Jakarta – Di tengah gejolak global yang sedang dipicu konflik, pemerintah memastikan ketersediaan pupuk bersubsidi nasional tetap terjaga. Berbagai langkah strategis disiapkan guna melindungi sektor pertanian dari dampak kenaikan harga dan gangguan distribusi bahan baku pupuk di pasar internasional.

Ketua Tim Kerja Alokasi Pupuk Bersubsidi Direktorat Pupuk, Direktorat Jenderal Prasarana dan Sarana Pertanian Kementerian Pertanian, Yustina Retno Widiati, mengatakan bahwa dinamika global memang membawa tekanan terhadap industri pupuk, namun pemerintah telah mengantisipasinya dengan kebijakan yang terukur.

“Gejolak global ini kami respons dengan langkah cepat agar ketersediaan pupuk bersubsidi tetap aman dan tidak mengganggu produktivitas petani,” ujarnya

Ia menjelaskan bahwa hambatan logistik, termasuk terganggunya jalur distribusi internasional, berpotensi memicu kenaikan harga bahan baku seperti P (phosphor) dan K (Kalium) yang masih bergantung pada impor.

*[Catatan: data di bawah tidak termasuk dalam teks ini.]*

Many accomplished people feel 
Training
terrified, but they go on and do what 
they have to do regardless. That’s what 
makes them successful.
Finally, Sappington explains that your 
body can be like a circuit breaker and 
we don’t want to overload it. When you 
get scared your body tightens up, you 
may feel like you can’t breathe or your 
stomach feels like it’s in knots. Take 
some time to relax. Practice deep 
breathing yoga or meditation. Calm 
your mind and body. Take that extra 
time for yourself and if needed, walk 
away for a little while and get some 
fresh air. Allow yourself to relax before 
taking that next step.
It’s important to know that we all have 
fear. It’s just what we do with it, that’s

Namun demikian, pemerintah melakukan percepatan pembayaran subsidi sebagai langkah taktis.

“Pembayaran lebih awal memungkinkan pengadaan bahan baku dilakukan sebelum harga melonjak, sehingga pasokan tetap terjaga,” jelasnya.

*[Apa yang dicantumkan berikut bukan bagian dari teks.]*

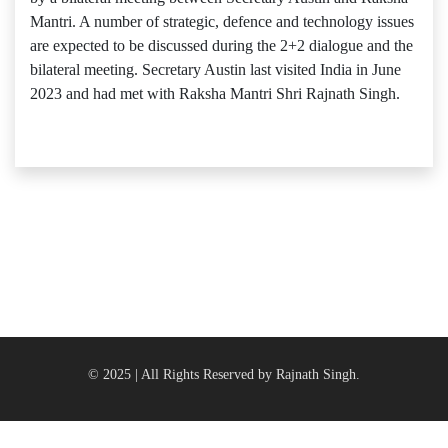
Mantri. A number of strategic, defence and technology issues
are expected to be discussed during the 2+2 dialogue and the
bilateral meeting. Secretary Austin last visited India in June
2023 and had met with Raksha Mantri Shri Rajnath Singh.
© 2025 | All Rights Reserved by Rajnath Singh.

Selain menjaga pasokan, pemerintah juga memastikan stabilitas harga melalui kebijakan Harga Eceran Tertinggi (HET) pupuk bersubsidi yang tidak mengalami perubahan.

“Kami berkomitmen menjaga daya beli petani dengan memastikan harga tetap stabil meskipun tekanan global meningkat,” tambah Yustina.

Dalam jangka menengah, pemerintah mendorong pemanfaatan pupuk organik berbasis bahan lokal sebagai bagian dari strategi ketahanan sektor pertanian.

“Penggunaan pupuk organik menjadi solusi penting untuk mengurangi ketergantungan terhadap bahan baku impor,” katanya.

Perbaikan tata kelola distribusi juga terus dilakukan. Jutaan petani telah terdaftar dalam sistem e-RDKK dan dapat menebus pupuk bersubsidi secara mudah melalui kios resmi.

“Transparansi dan kemudahan akses menjadi prioritas agar pupuk tepat sasaran,” ujarnya.

Sementara itu, SVP Pemasaran PT Pupuk Indonesia (Persero), Junianto Simare Mare, memastikan kapasitas produksi nasional berada dalam kondisi aman dan bahkan surplus.

“Produksi urea nasional tidak hanya mencukupi kebutuhan dalam negeri, tetapi juga membuka peluang ekspor di tengah situasi global,” ungkapnya.

Ia menambahkan bahwa ketahanan produksi didukung oleh ketersediaan gas alam domestik sebagai bahan baku utama urea.

“Hal ini membuat Indonesia tidak bergantung pada impor untuk urea, sehingga relatif tahan terhadap gejolak global,” jelasnya.

Dengan kombinasi kebijakan pemerintah dan kekuatan industri nasional, Indonesia optimistis pupuk bersubsidi tetap terjaga, sehingga sektor pertanian dapat terus berjalan stabil meskipun kondisi global sedang bergejolak.